Faunal Associations: The maroon flowers of the Prairie Trillium may attract carrion beetles and flesh flies, although little is known about the insect pollinators of this trillium (Trillium sp.) because floral visitors are rare. Only pollen is available as a floral reward. The caterpillars of two polyphagous moths, Clepsis melaleucana (Black-patched Clepsis) and Euplexia benesimilis (American Angle Shades) feed on trilliums (Covell, 1984/2005). The seeds of these plants are often distributed by ants because of their food appendages. Among mammalian herbivores, White-tailed Deer are especially known to eat the flowers and foliage of trilliums. There is also some evidence that the seeds of trilliums can pass through their digestive tracts and remain viable. Therefore, White-tailed Deer may help to distribute the seeds across long distances (Vellend et al., 2003). Where White-tailed Deer are too abundant, however, they may destroy local populations of these plants. It is possible that the mottled pattern of the foliage of the Prairie Trillium is an adaptation to deer predation as this type of pattern may help to camoflage the plant with the surrounding forest floor.
Photographic Location: A mesic woodland at Busey Woods in Urbana, Illinois, and an upland savanna in McLean County, Illinois.

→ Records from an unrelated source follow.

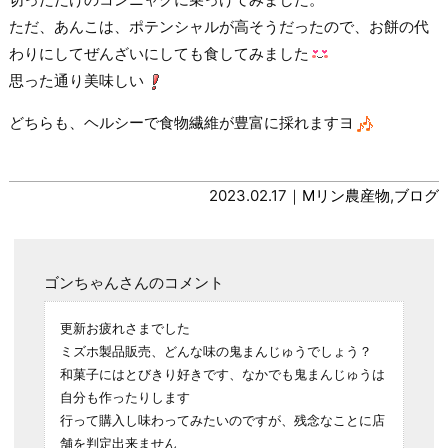
ただ、あんこは、ポテンシャルが高そうだったので、お餅の代
わりにしてぜんざいにしても食してみました
思った通り美味しい
どちらも、ヘルシーで食物繊維が豊富に採れますヨ
2023.02.17｜
Mリン農産物
,
ブログ
ゴンちゃんさんのコメント
更新お疲れさまでした
ミズホ製品販売、どんな味の鬼まんじゅうでしょう？
和菓子にはとびきり好きです、なかでも鬼まんじゅうは
自分も作ったりします
行って購入し味わってみたいのですが、残念なことに店
舗を判定出来ません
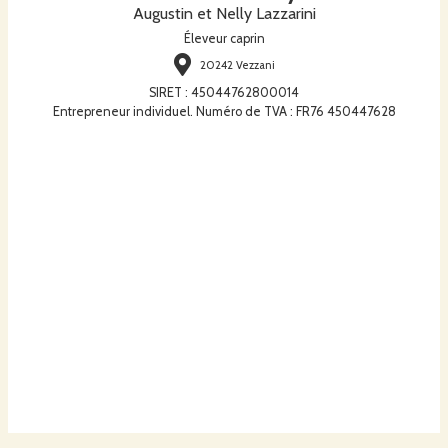
Augustin et Nelly Lazzarini
Éleveur caprin
20242 Vezzani
SIRET
:
45044762800014
Entrepreneur individuel. Numéro de TVA : FR76 450447628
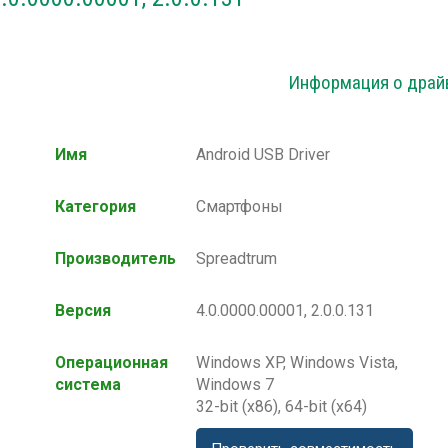
Информация о драй
Имя
Android USB Driver
Категория
Смартфоны
Производитель
Spreadtrum
Версия
4.0.0000.00001, 2.0.0.131
Операционная
Windows XP, Windows Vista,
система
Windows 7
32-bit (x86), 64-bit (x64)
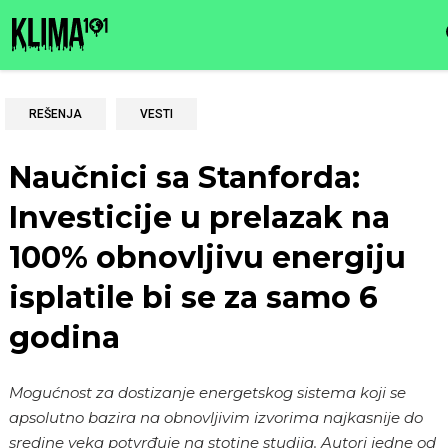
REŠENJA
VESTI
Naučnici sa Stanforda:
Investicije u prelazak na
100% obnovljivu energiju
isplatile bi se za samo 6
godina
Mogućnost za dostizanje energetskog sistema koji se
apsolutno bazira na obnovljivim izvorima najkasnije do
sredine veka potvrđuje na stotine studija. Autori jedne od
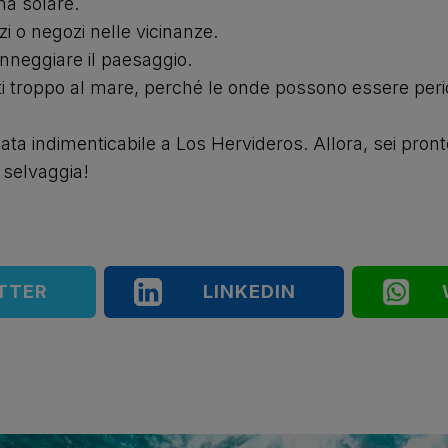
ma solare.
zi o negozi nelle vicinanze.
danneggiare il paesaggio.
narti troppo al mare, perché le onde possono essere per
ata indimenticabile a Los Hervideros. Allora, sei pron
 selvaggia!
TTER
LINKEDIN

Comments: The common name is misleading because the Prairie Trillium occurs in woodlands like other trilliums (Trillium spp.), rather than prairies. However, it is especially common in Illinois and the surrounding states where prairies occur. This trillium species is relatively easy to identify for the following reasons: 1) its sepals hang downward from the flower, whereas in other Trillium spp. the sepals are usually spreading to ascending; 2) its flowers are sessile against the central stem and leaves, whereas the flowers of some trilliums (e.g., Trillium erectum) are held above the foliage on short stalks; and 3) the leaves taper gradually at their bases into short petioles, whereas the leaves of some trilliums are sessile and quite rounded at their bases. There are different forms of the Prairie Trillium that have yellow or maroon flowers, yellow or black anthers, and mottled or solid green leaves. The form described here, Trillium recurvatum recurvatum, is by far the most common.